After several special elections in which Democrats consoled themselves with having won “moral victories”—by coming closer than recent history would have suggested they would while still losing—Democrats now have real victories to celebrate. And Republicans had better brace themselves.
The Democratic candidate for governor in Virginia didn’t just win the race he was favored to win; he won a landslide. And according to some observers, results in the races below his in Virginia saw a one-party sweep larger than any seen in the state since 1899. That’s not a wave. It’s a tsunami.
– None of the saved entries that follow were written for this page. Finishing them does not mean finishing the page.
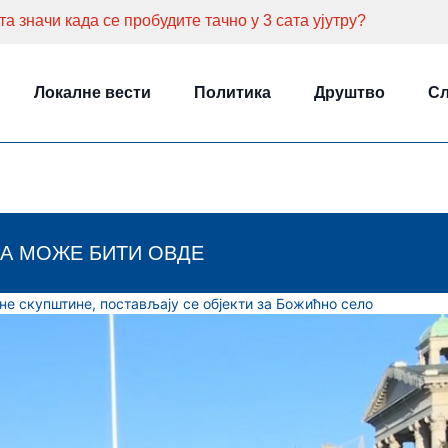
а значи када се пробудите тачно у 3 сата ујутру?
Локалне вести
Политика
Друштво
Сл
А МОЖЕ БИТИ ОВДЕ
е скупштине, постављају се објекти за Божићно село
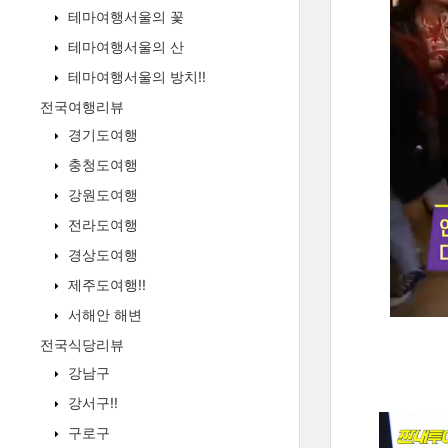
테마여행서울의 꽃
테마여행서울의 산
테마여행서울의 방치!!
전국여행리뷰
경기도여행
충청도여행
강원도여행
전라도여행
경상도여행
제주도여행!!
서해안 해변
전국식당리뷰
강남구
강서구!!
구로구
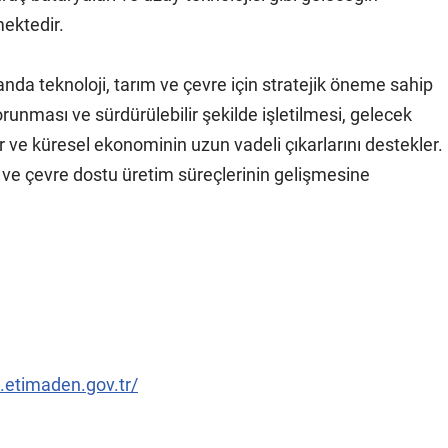
mektedir.
nda teknoloji, tarım ve çevre için stratejik öneme sahip
runması ve sürdürülebilir şekilde işletilmesi, gelecek
ır ve küresel ekonominin uzun vadeli çıkarlarını destekler.
ji ve çevre dostu üretim süreçlerinin gelişmesine
.etimaden.gov.tr/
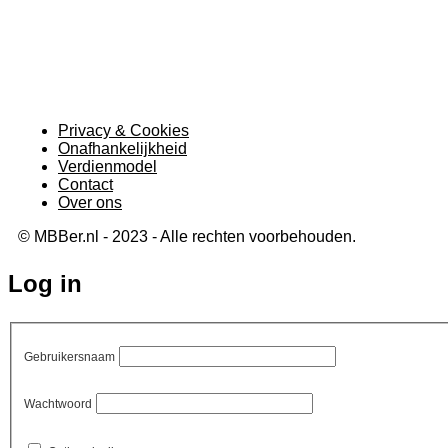
Privacy & Cookies
Onafhankelijkheid
Verdienmodel
Contact
Over ons
© MBBer.nl - 2023 - Alle rechten voorbehouden.
Log in
Gebruikersnaam
Wachtwoord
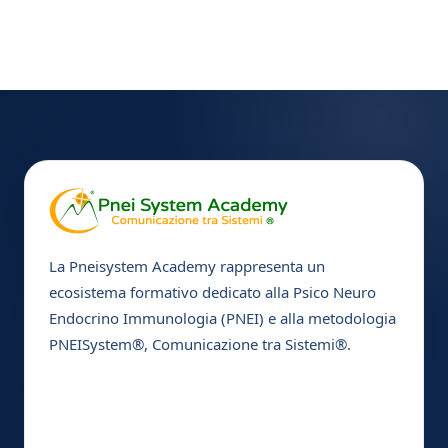
La Pneisystem Academy rappresenta un
ecosistema formativo dedicato alla Psico Neuro
Endocrino Immunologia (PNEI) e alla metodologia
PNEISystem®, Comunicazione tra Sistemi®.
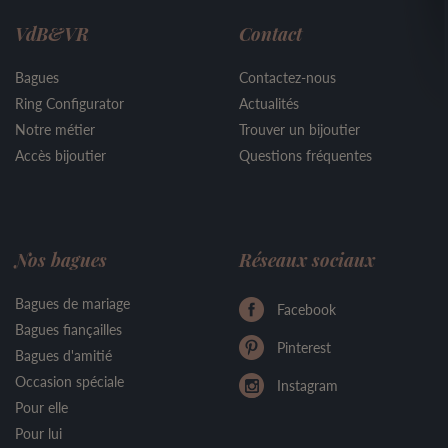
VdB&VR
Contact
Bagues
Contactez-nous
Ring Configurator
Actualités
Notre métier
Trouver un bijoutier
Accès bijoutier
Questions fréquentes
Nos bagues
Réseaux sociaux
Bagues de mariage
Facebook
Bagues fiançailles
Pinterest
Bagues d'amitié
Occasion spéciale
Instagram
Pour elle
Pour lui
In one state, sure. But let’s be clear. If the Republican, Ed Gillespie, had prevailed in the race for VA governor, the general takeaway would have been that Democrats could not capitalize on Donald Trump’s parlous approval ratings and the general low repute in which the GOP is held and that it would now be time to panic.
A Democratic victory this commanding up and down the ticket says exactly the opposite. It says Republicans should panic. It says Democratic enthusiasm is through the roof. It says that pollsters trying to correct for 2016 surveys that undercounted Republican voters overrepresented them in the final weeks of the Virginia campaign and made it look like a race that was probably never close was close.
And what happened will have real-world consequences down the road. Given the portent this represents for the 2018 midterm elections—remember that a GOP win in the same race in 2009 was a harbinger of the Democratic House wipeout in 2010—Republicans considering retirement ahead of the 2018 elections may stop considering and start retiring.
Who wants to run a race for a year he’s going to lose, especially if it appears Donald Trump is a negative for Republicans in his own way analogous to what Barack Obama was for Democrats in 2010? And who wants to stay in the House if his position in the majority is flipped and he must serve as a backbencher in 2019 under the thumb of new House Speaker Nancy Pelosi?
Those 23 Republican House members representing districts won by Hillary Clinton are having a horrendous day today. Remember that Democrats only need 24 seats to flip the House to their control.
Political gravity has reasserted itself. Trump is wildly unpopular. He enrages people in the other party. They mobilized against him and his party in exactly the way they need to mobilize. This is normal. This is the way things work. Trump fans and others who seem to have believed he possessed mystical powers to rewrite political reality are learning otherwise today.
Or perhaps they aren’t learning it. In which case, they will be more likely to learn a far more painful lesson a year from now.